Elle n’aimait pas les sonnettes, les lettres, les télégrammes, — tout ce qui apporte l’imprévu dans la vie des hommes.
Sa nature pessimiste lui faisait toujours redouter les rebondissements du Destin. Et, dans ce moment de joie pleine, elle ne voulait aucun trouble…
— C’est Pierre ! cria le jeune Charles.
Pierre avançait, se raidissant un peu pour qu’on vît moins sa légère claudication. Sa vue rassura Marie. Les deux enfants se jetèrent sur lui avec des cris de moineaux.
— Il n’y a plus de café ! dit sévèrement l’oncle Maréchal.
Il avait une prédilection pour ce grand Burgonde blond.
Pierre contempla la famille d’un air nostalgique. C’est ici qu’il aurait voulu vivre !
— Vous semblez tous joyeux ! remarqua-t-il avec une nuance de mélancolie.
— Nous le sommes, grogna Maréchal, et nous avons sujet de l’être. Regardez cette méchante fille brune… C’est le Bonaparte de la famille… Elle vient d’enfoncer les Kaiserlicks. Nous sommes des propres à rien à côté d’elle.
— Réserve faite pour Mme Faubert, je suis de votre avis.
— Oh ! se récria Marie, pourquoi ? Moi aussi je n’ai pas plus d’initiative qu’une poule…
— Nous sommes tous des rats noirs ! répéta Maréchal, bons à vivre honnêtement dans nos trous, jusqu’à ce qu’on nous extermine… Elle seule !…
Il leva sa tête presque chauve d’un air ridicule :
— Il nous reste, dit Marie, une bouteille de Porto blanc…
— C’est un ami d’enfance ! fit l’oncle… Et quel dommage que ce soit un ami dangereux. C’est injuste !
— Injuste !
— Oui, il est injuste que l’alcool soit dangereux… il est injuste que ce soit du poison… car, enfin, l’alcool est aussi innocent que le miel. Il suffit de laisser fermenter des fruits ou des pulpes qui ne demandent pas mieux. C’est la viande qui devrait nous empoisonner ! Manger la chair des bêtes, voilà le crime impardonnable… Mais boire une bouteille de Porto blanc, douce essence d’un fruit mûri par la douce lumière… ça devrait être une bénédiction…
La bouteille venait d’apparaître et Maréchal la déboucha rituellement :
— Buvons du soleil à la gloire de Marcelle !

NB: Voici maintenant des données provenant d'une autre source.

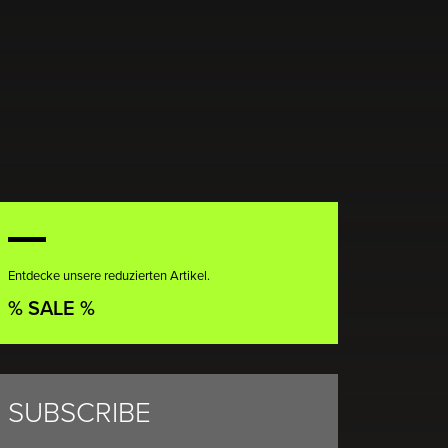
Entdecke unsere reduzierten Artikel.
% SALE %
SUBSCRIBE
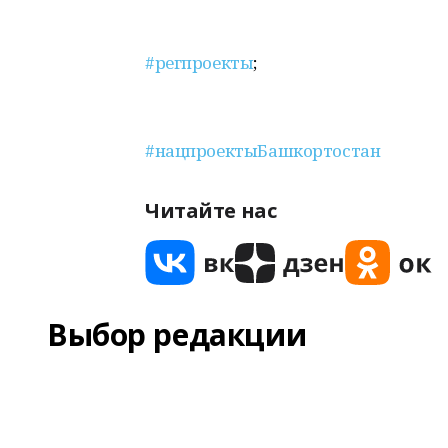
#регпроекты
;
#нацпроектыБашкортостан
Читайте нас
Выбор редакции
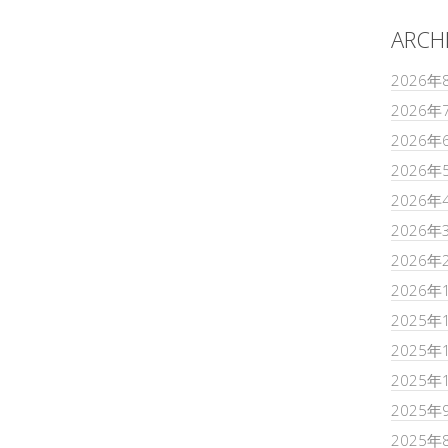
ARCH
2026年
2026年
2026年
2026年
2026年
2026年
2026年
2026年
2025年
2025年
2025年
2025年
2025年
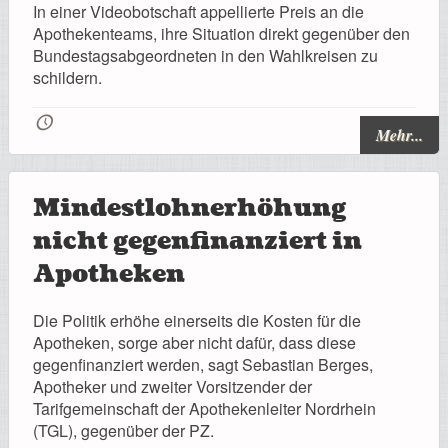
In einer Videobotschaft appellierte Preis an die
Apothekenteams, ihre Situation direkt gegenüber den
Bundestagsabgeordneten in den Wahlkreisen zu
schildern.
🕔
Mehr...
Mindestlohnerhöhung
nicht gegenfinanziert in
Apotheken
Die Politik erhöhe einerseits die Kosten für die
Apotheken, sorge aber nicht dafür, dass diese
gegenfinanziert werden, sagt Sebastian Berges,
Apotheker und zweiter Vorsitzender der
Tarifgemeinschaft der Apothekenleiter Nordrhein
(TGL), gegenüber der PZ.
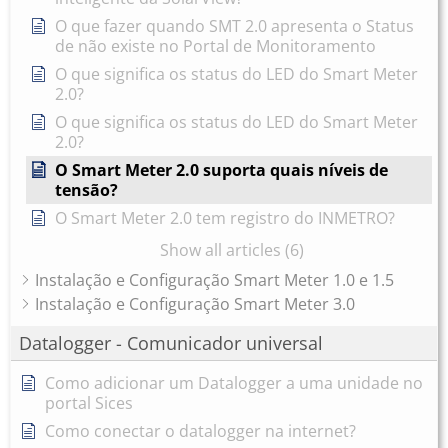
O que fazer quando SMT 2.0 apresenta o Status
de não existe no Portal de Monitoramento
O que significa os status do LED do Smart Meter
2.0?
O que significa os status do LED do Smart Meter
2.0?
O Smart Meter 2.0 suporta quais níveis de
tensão?
O Smart Meter 2.0 tem registro do INMETRO?
Show all articles (6)
Instalação e Configuração Smart Meter 1.0 e 1.5
Instalação e Configuração Smart Meter 3.0
Datalogger - Comunicador universal
Como adicionar um Datalogger a uma unidade no
portal Sices
Como conectar o datalogger na internet?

— Oncle Maréchal, vous abusez de mon endurance ! fit la jeune fille.
Tchin, frémissant et pourpre comme un nuage crépusculaire, s’était posé sur l’épaule de Pierre et glapissait éperduement…
— Mon vieux ! ricana Maréchal… tu ne pèserais pas une once entre les pattes d’Hérode ou de Ponce Pilate ou d’Annibal !…
— Je voudrais vous parler ! murmura Pierre à l’oreille de Marcelle.
Elle le regarda avec méfiance :
— Maintenant ?
— J’aimerais mieux…
— Pas devant eux ?
— Ah ! non, fit-il avec véhémence.
Marcelle se mit à rire et dit à haute voix :
— Pierre me demande une entrevue secrète.
Ils se trouvèrent en tête à tête dans le salon. Pendant une demi-minute, Pierre demeura craintif, les yeux fixés sur l’abat-jour chinois de la lampe électrique.
— Vous savez que je vous écoute ? fit Marcelle.
— Je ne sais par où commencer ! répondit-il avec un sourire. Vous savez que moi aussi j’ai de bonnes nouvelles.
— Vous me l’apprenez.
— On me donne quinze mille francs par an, ce qui, joint à mes ressources…
— Vous assure une existence confortable…
— Bien plus qu’il ne m’en faut…
— Vous ferez des économies…
— J’en fais déjà… Mais écoutez, Marcelle… Vous vous souvenez ?
Il la regarda d’un air suppliant :
— Je me souviens…
— Y avez-vous parfois pensé ?
— Souvent.
— Souvent ? dit-il d’une voix _tremblante.
Du clair visage burgonde, des yeux turquoise émanait une tendresse anxieuse.
— Oui, dit-elle… Et avec sympathie. Mais je suis toujours irrésolue.
— Hélas ! c’est que vous ne m’aimez pas !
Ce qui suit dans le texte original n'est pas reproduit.